Ouderen hebben bij een stijgende leeftijd een grotere kans op frailty (kwetsbaarheid), een toestand van verminderde reservecapaciteit die ontstaat door afname van fysieke, psychologische en sociale capaciteit. Een relatief kleine aandoening of gebeurtenis kan een sterke achteruitgang in functioneren en zorgafhankelijkheid veroorzaken, waardoor ernstige complicaties kunnen ontstaan, zoals valincidenten, ziekenhuisopname en vroegtijdig overlijden.

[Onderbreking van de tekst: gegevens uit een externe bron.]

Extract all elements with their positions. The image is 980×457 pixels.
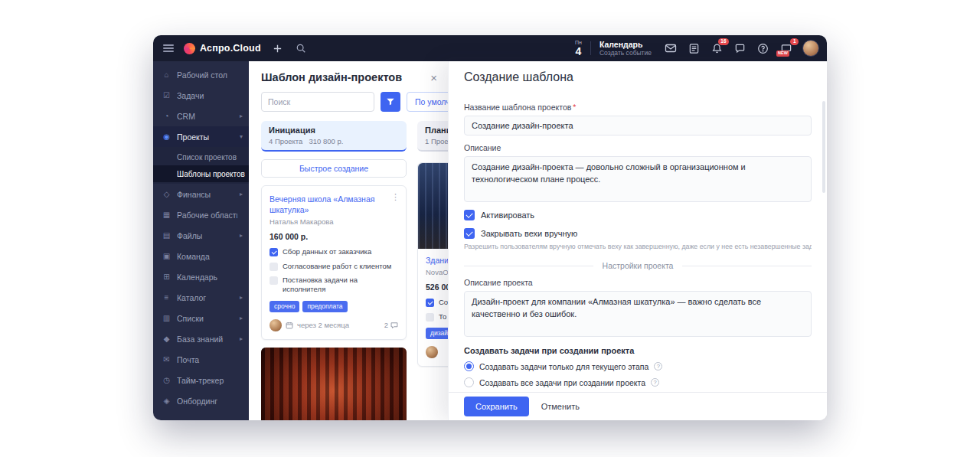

Het is daarom van belang dat (toekomstige) zorgverleners vroegtijdig en adequaat ingrijpen om frailty te voorkomen/verminderen. Dit project is ingebed in het Centre of Expertise Healthy Ageing (speerpunt FRAILTY), het Lectoraat Healthy Ageing, Allied Health Care and Nursing (LAHC) en het SPRONG-onderzoeksprogramma FAITH, welke focust op frailty. Praktijkpartners maken structureel onderdeel uit van FAITH en van het lectoraat. Het onderzoek sluit aan bij bestaande innovatie-/kenniswerkplaatsen waarin onderwijs, onderzoek en praktijk al samenwerken. Op dit moment worden o.a. de behoeften van werkveldpartners geïnventariseerd door een student aan de hand van interviews. Er zijn veel instrumenten voorhanden om de frailty status van een cliënt te bepalen. Echter deze worden in de praktijk vaak niet gebruikt. De (toekomstige) professional beoordeelt frailty soms helemaal niet of alleen globaal op eigen oordeel. Het gevolg hiervan is dat de cliënt niet optimaal behandeld wordt met alle medische en economische (kosten) gevolgen van dien. Het doel van dit project is om: • Het professioneel handelen te versterken door het concept frailty toepasbaar te maken voor de zorgpraktijk en het zorgonderwijs • Toepasbare assessmenttools te ontwikkelen waarmee frailty beoordeeld kan worden en leidend kunnen zijn in de keuze voor interventies en dit te implementeren in het onderwijs • Te analyseren wat de kostenbesparing is voor de gezondheidszorg als de professional het bruikbare meetinstrument of set instrumenten tijdig en optimaal inzet vergeleken met de huidige situatie waarin dit niet gebeurt (zoals boven beschreven). Bedoeling is om de postdoc-positie na 2 jaar te continueren en structureel te maken.